▸ **Problem to solve**:
In the records that follow, show each line where the word "France" is present.

=== Begin Enclosure ===

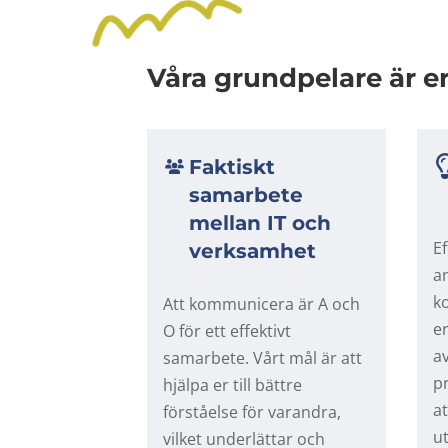
Våra grundpelare är e
Faktiskt
samarbete
mellan IT och
E
verksamhet
a
k
Att kommunicera är A och
e
O för ett effektivt
a
samarbete. Vårt mål är att
p
hjälpa er till bättre
a
förståelse för varandra,
u
vilket underlättar och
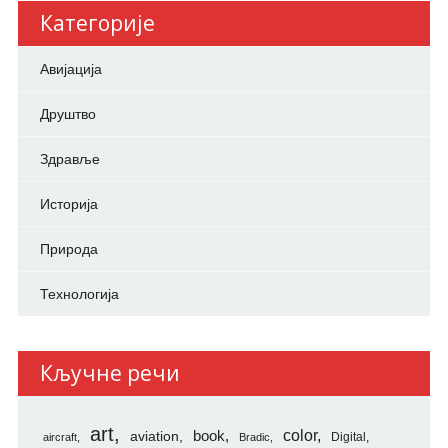
Категорије
Авијација
Друштво
Здравље
Историја
Природа
Технологија
Кључне речи
art
color
aviation
book
Digital
aircraft
Bradic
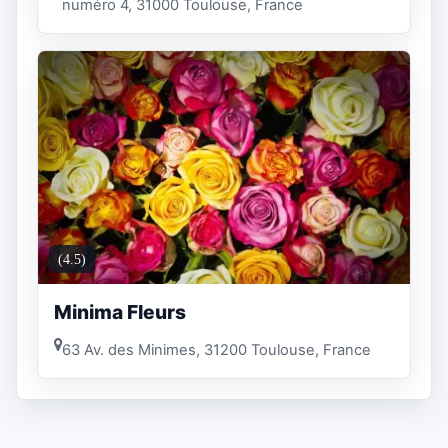
numéro 4, 31000 Toulouse, France
(4.5)
Minima Fleurs
63 Av. des Minimes, 31200 Toulouse, France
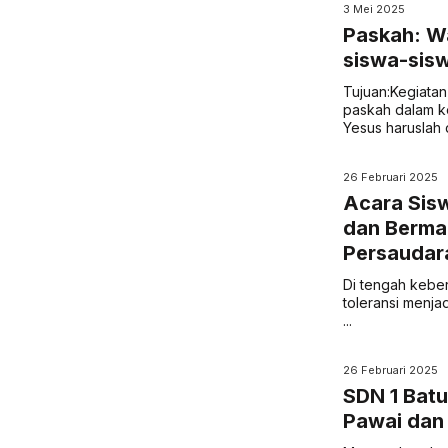
3 Mei 2025
Paskah: W
siswa-sisw
Tujuan:Kegiatan
paskah dalam k
Yesus haruslah di
26 Februari 2025
Acara Sisw
dan Berma
Persaudara
Di tengah keber
toleransi menja
...
26 Februari 2025
SDN 1 Bat
Pawai dan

=== End Enclosure ===

▸ **Response to this exercise**:
numéro 4, 31000 Toulouse, France
63 Av. des Minimes, 31200 Toulouse, France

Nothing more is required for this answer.